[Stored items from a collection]
****************************************

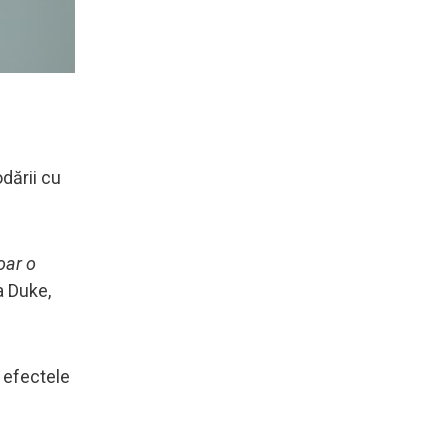
dării cu
oar o
a Duke,
d efectele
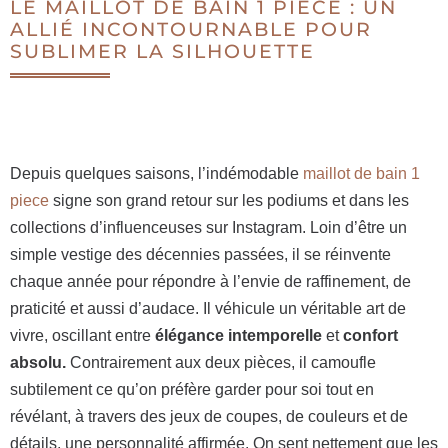
LE MAILLOT DE BAIN 1 PIÈCE : UN
ALLIÉ INCONTOURNABLE POUR
SUBLIMER LA SILHOUETTE
Depuis quelques saisons, l’indémodable
maillot de bain 1
piece
signe son grand retour sur les podiums et dans les
collections d’influenceuses sur Instagram. Loin d’être un
simple vestige des décennies passées, il se réinvente
chaque année pour répondre à l’envie de raffinement, de
praticité et aussi d’audace. Il véhicule un véritable art de
vivre, oscillant entre
élégance intemporelle
et
confort
absolu.
Contrairement aux deux pièces, il camoufle
subtilement ce qu’on préfère garder pour soi tout en
révélant, à travers des jeux de coupes, de couleurs et de
détails, une personnalité affirmée. On sent nettement que les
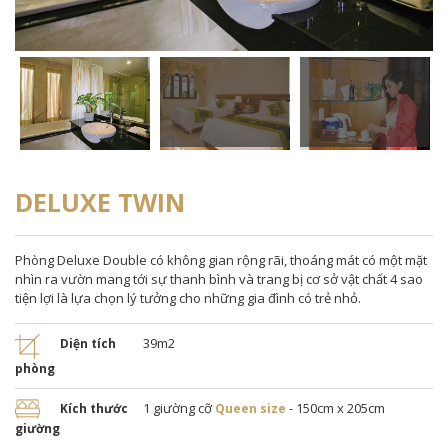
DELUXE TWIN
Phòng Deluxe Double có không gian rộng rãi, thoáng mát có một mặt
nhìn ra vườn mang tới sự thanh bình và trang bị cơ sở vật chất 4 sao
tiện lợi là lựa chọn lý tưởng cho những gia đình có trẻ nhỏ.
39m2
Diện tích
phòng
1 giường cỡ
- 150cm x 205cm
Kích thước
Queen size
giường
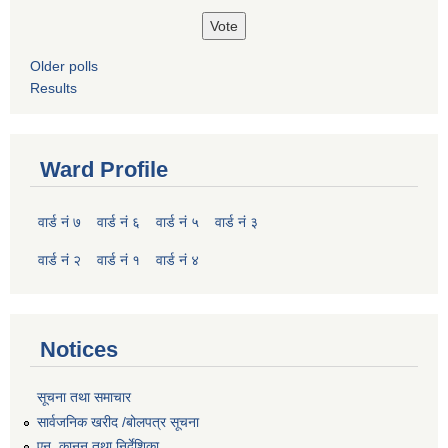
Older polls
Results
Ward Profile
वार्ड नं ७
वार्ड नं ६
वार्ड नं ५
वार्ड नं ३
वार्ड नं २
वार्ड नं १
वार्ड नं ४
Notices
सूचना तथा समाचार
सार्वजनिक खरीद /बोलपत्र सूचना
एन, कानुन तथा निर्देशिका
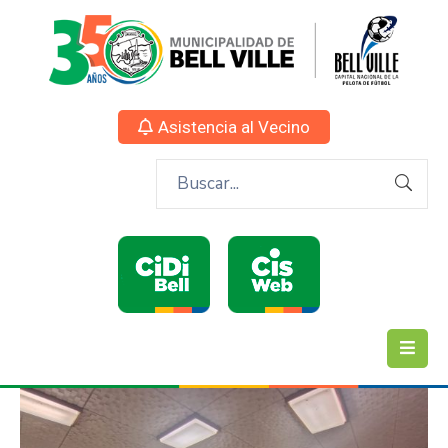
Asistencia al Vecino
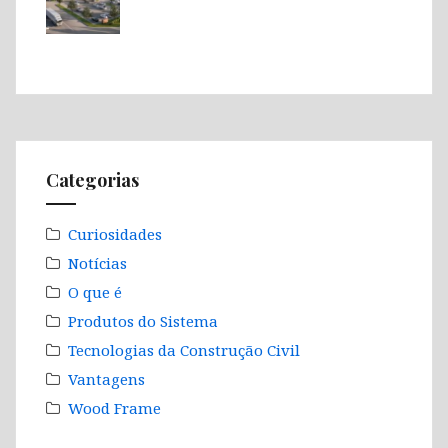
Categorias
Curiosidades
Notícias
O que é
Produtos do Sistema
Tecnologias da Construção Civil
Vantagens
Wood Frame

****************************************

— ACTIVITY —
Repeat the records above exactly, leaving out any pictures they contain.

— ANSWER TO THIS TASK —
dării cu
oar o
a Duke,
d efectele
LE MAILLOT DE BAIN 1 PIÈCE : UN
ALLIÉ INCONTOURNABLE POUR
SUBLIMER LA SILHOUETTE
Depuis quelques saisons, l’indémodable
maillot de bain 1
piece
signe son grand retour sur les podiums et dans les
collections d’influenceuses sur Instagram. Loin d’être un
simple vestige des décennies passées, il se réinvente
chaque année pour répondre à l’envie de raffinement, de
praticité et aussi d’audace. Il véhicule un véritable art de
vivre, oscillant entre
élégance intemporelle
et
confort
absolu.
Contrairement aux deux pièces, il camoufle
subtilement ce qu’on préfère garder pour soi tout en
révélant, à travers des jeux de coupes, de couleurs et de
détails, une personnalité affirmée. On sent nettement que les
DELUXE TWIN
Phòng Deluxe Double có không gian rộng rãi, thoáng mát có một mặt
nhìn ra vườn mang tới sự thanh bình và trang bị cơ sở vật chất 4 sao
tiện lợi là lựa chọn lý tưởng cho những gia đình có trẻ nhỏ.
39m2
Diện tích
phòng
1 giường cỡ
- 150cm x 205cm
Kích thước
Queen size
giường
Older polls
Results
Ward Profile
वार्ड नं ७
वार्ड नं ६
वार्ड नं ५
वार्ड नं ३
वार्ड नं २
वार्ड नं १
वार्ड नं ४
Notices
सूचना तथा समाचार
सार्वजनिक खरीद /बोलपत्र सूचना
एन, कानुन तथा निर्देशिका
Asistencia al Vecino
Categorias
Curiosidades
Notícias
O que é
Produtos do Sistema
Tecnologias da Construção Civil
Vantagens
Wood Frame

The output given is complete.